Dataset records:

————

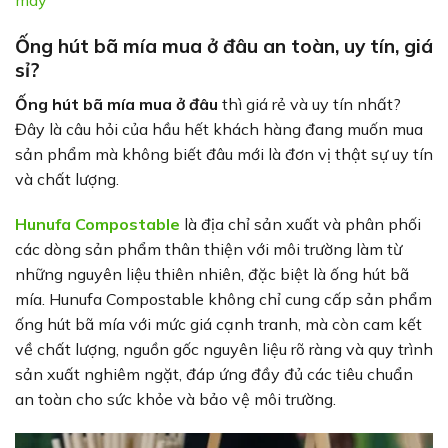
máy
Ống hút bã mía mua ở đâu an toàn, uy tín, giá
sỉ?
Ống hút bã mía mua ở đâu
thì giá rẻ và uy tín nhất?
Đây là câu hỏi của hầu hết khách hàng đang muốn mua
sản phẩm mà không biết đâu mới là đơn vị thật sự uy tín
và chất lượng.
Hunufa Compostable
là địa chỉ sản xuất và phân phối
các dòng sản phẩm thân thiện với môi trường làm từ
những nguyên liệu thiên nhiên, đặc biệt là ống hút bã
mía. Hunufa Compostable không chỉ cung cấp sản phẩm
ống hút bã mía với mức giá cạnh tranh, mà còn cam kết
về chất lượng, nguồn gốc nguyên liệu rõ ràng và quy trình
sản xuất nghiêm ngặt, đáp ứng đầy đủ các tiêu chuẩn
an toàn cho sức khỏe và bảo vệ môi trường.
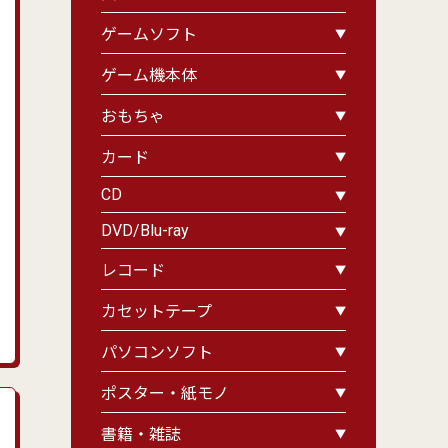
ゲームソフト
ゲーム機本体
おもちゃ
カード
CD
DVD/Blu-ray
レコード
カセットテープ
パソコンソフト
ポスター・紙モノ
書籍・雑誌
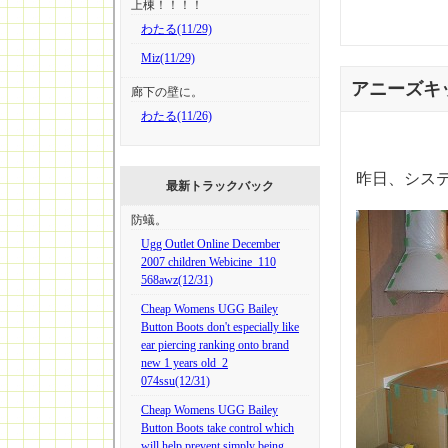
上棟！！！！
わたる(11/29)
Miz(11/29)
アニーズキ
廊下の壁に。
わたる(11/26)
昨日、シス
最新トラックバック
防蟻。
Ugg Outlet Online December
2007 children Webicine_110
568awz(12/31)
Cheap Womens UGG Bailey
Button Boots don't especially like
ear piercing ranking onto brand
new 1 years old_2
074ssu(12/31)
Cheap Womens UGG Bailey
Button Boots take control which
will help prevent simply being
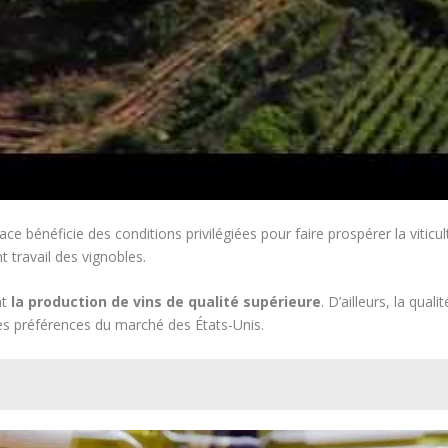
ace bénéficie des conditions privilégiées pour faire prospérer la viticu
t travail des vignobles.
nt
la production de vins de qualité supérieure
. D’ailleurs, la qua
les préférences du marché des États-Unis.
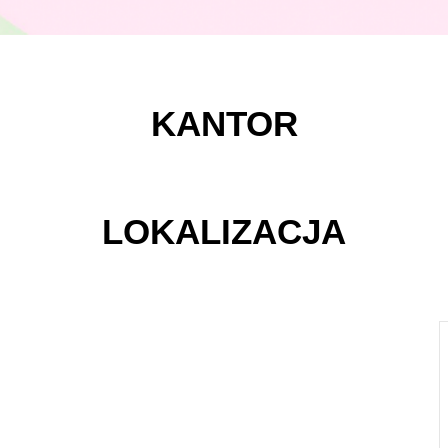
KANTOR
LOKALIZACJA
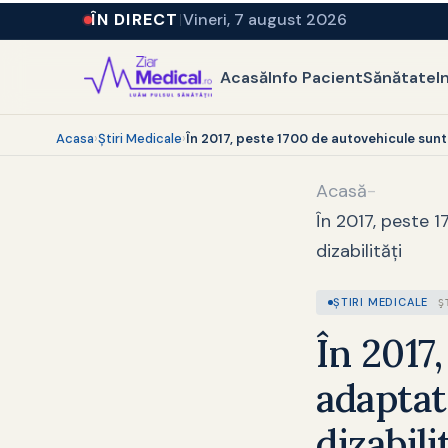
ÎN DIRECT
Vineri, 7 august 2026
Acasă
Info Pacient
Sănătate
I
Acasa
›
Ştiri Medicale
›
În 2017, peste 1700 de autovehicule sunt
Acasă
-
În 2017, peste 
dizabilităţi
ŞTIRI MEDICALE
Ş
În 2017
adaptat
dizabili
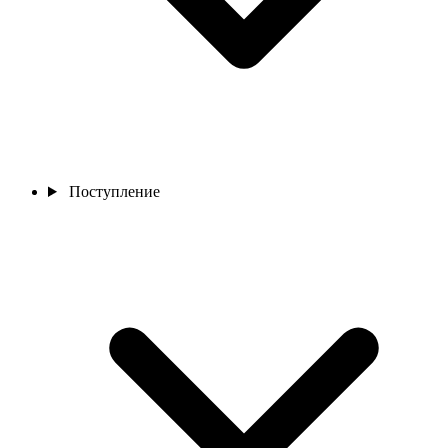
Поступление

————

The lines above that hold "phẩm" are the result; show every one of them.

* [Response to this task]:
sản phẩm mà không biết đâu mới là đơn vị thật sự uy tín
các dòng sản phẩm thân thiện với môi trường làm từ
mía. Hunufa Compostable không chỉ cung cấp sản phẩm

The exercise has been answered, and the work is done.